Enquanto escrevemos esse artigo, 4 milhões de mulheres, meninas e meninos são explorados sexualmente no mundo inteiro. O Brasil é o primeiro país no ranking latino-americano em relação ao tráfico de mulheres
[1]. É também líder na lista de países com maior incidência de crimes de pornografia pela internet, e o terceiro colocado dentre os países com índice de abusos sexuais de crianças e adolescentes
[2]. Ao mesmo tempo, a sociedade patriarcal na qual vivemos naturaliza uma imagem abusiva das mulheres enquanto objetos sexuais para desfrute de terceiros, incentivando a busca de um estereótipo de beleza caro, muitas vezes inalcançável para a maioria de nós, reforçando a idéia de que as mulheres já se “emanciparam” sexualmente. Mas a sexualidade, especialmente a feminina
[3], é reprimida sempre e quando não está diretamente relacionada com a reprodução. Também, a decisão e autonomia das mulheres sobre seu próprio corpo são consideradas crime pela justiça burguesa de nosso país, resultando na morte de milhares de mulheres todos os anos por conta dos abortos clandestinos. É desta ordem patriarcal que o capitalismo se apropria para perpetuar a sua ordem de exploração.

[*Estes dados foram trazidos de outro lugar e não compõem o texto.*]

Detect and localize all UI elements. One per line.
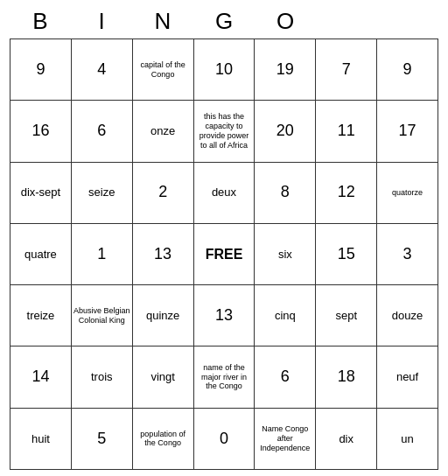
cell-27: 3 [377,224,438,285]
bingo-grid: 94capital of the Congo101979166onzethis … [10,38,438,470]
cell-3: 10 [194,39,256,101]
cell-1: 4 [72,39,133,101]
cell-11: 20 [255,101,316,162]
header-b: B [10,6,71,37]
header-n: N [132,6,193,37]
cell-45: 0 [194,409,256,470]
cell-37: vingt [133,346,194,408]
cell-38: name of the major river in the Congo [194,346,256,408]
cell-26: 15 [316,224,377,285]
cell-17: deux [194,163,256,224]
cell-25: six [255,224,316,285]
cell-5: 7 [316,39,377,101]
cell-23: 13 [133,224,194,285]
cell-19: 12 [316,163,377,224]
cell-0: 9 [10,39,72,101]
cell-30: quinze [133,285,194,346]
cell-15: seize [72,163,133,224]
cell-7: 16 [10,101,72,162]
cell-31: 13 [194,285,256,346]
cell-6: 9 [377,39,438,101]
cell-28: treize [10,285,72,346]
cell-48: un [377,409,438,470]
header-blank1 [316,6,377,37]
header-o: O [255,6,316,37]
cell-20: quatorze [377,163,438,224]
bingo-header: B I N G O [10,6,438,37]
cell-13: 17 [377,101,438,162]
cell-44: population of the Congo [133,409,194,470]
cell-16: 2 [133,163,194,224]
cell-34: douze [377,285,438,346]
cell-24: FREE [194,224,256,285]
cell-32: cinq [255,285,316,346]
cell-42: huit [10,409,72,470]
cell-21: quatre [10,224,72,285]
cell-29: Abusive Belgian Colonial King [72,285,133,346]
bingo-container: B I N G O 94capital of the Congo10197916… [10,6,438,470]
cell-22: 1 [72,224,133,285]
cell-47: dix [316,409,377,470]
cell-41: neuf [377,346,438,408]
cell-40: 18 [316,346,377,408]
cell-12: 11 [316,101,377,162]
cell-18: 8 [255,163,316,224]
cell-35: 14 [10,346,72,408]
cell-8: 6 [72,101,133,162]
cell-39: 6 [255,346,316,408]
header-g: G [193,6,255,37]
header-blank2 [377,6,438,37]
cell-4: 19 [255,39,316,101]
cell-2: capital of the Congo [133,39,194,101]
cell-46: Name Congo after Independence [255,409,316,470]
cell-14: dix-sept [10,163,72,224]
cell-10: this has the capacity to provide power t… [194,101,256,162]
cell-36: trois [72,346,133,408]
cell-33: sept [316,285,377,346]
cell-43: 5 [72,409,133,470]
header-i: I [71,6,132,37]
cell-9: onze [133,101,194,162]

Patriarcado e propriedade privada
Nas sociedades patriarcais sempre se transmitiu a idéia de que há um modelo normal e regular de estruturas familiares e relações sexuais que deveriam ser seguidas. Isso porque, como demonstra Friederich Engels, em A origem da família, da propriedade privada e do Estado, a opressão das mulheres foi e segue sendo extremamente funcional para a perpetuação da propriedade privada dos meios de produção, no caso das famílias proprietárias, e para a reprodução da força de trabalho, no caso das famílias expropriadas. Olhando para o desenvolvimento histórico das estruturas familiares a partir da perspectiva materialista, Engels argumenta que a ordem social em que vivem os homens de determinada época está condicionada pelo desenvolver-se das forças produtivas, do trabalho humano. Isso significa que a organização política e até mesmo familiar do homem se dá, com inúmeros nexos e mediações, a partir da garantia do suprimento das necessidades mais fundamentais da reprodução da vida – desenvolvimento das forças produtivas e reprodução/perpetuação da espécie humana. A necessidade histórica de perpetuar dentro do núcleo familiar, passando de pai para filho, os instrumentos de caça e coleta e o rebanho criado pelo homem e, por isso, alterando a anterior divisão das famílias em gens matrilineares para famílias patriarcais monogâmicas, pontua, segundo Engels, a origem da opressão da mulher. Nesse sentido, o domínio dos homens sobre suas casas e mulheres coincide com o desenvolvimento da idéia de propriedade, materializada no que chamamos de herança, como uma forma de repassar aos seus filhos (e apenas os seus) os bens acumulados. Isso significou a obrigatoriedade de garantir a legitimidade dos filhos. É como parte deste processo que vai surgindo com grande força na sociedade o direito paterno e a monogamia, que conformam o chamado patriarcado. O que então surgiu séculos antes do capitalismo, combinado a ele se transforma num pilar da exploração capitalista, pois o papel da mulher na família permite aos exploradores que não tenham que arcar com a manutenção da vida dos operários, que será garantida pelas mulheres (alimentação, roupa limpa, cuidado com as crianças).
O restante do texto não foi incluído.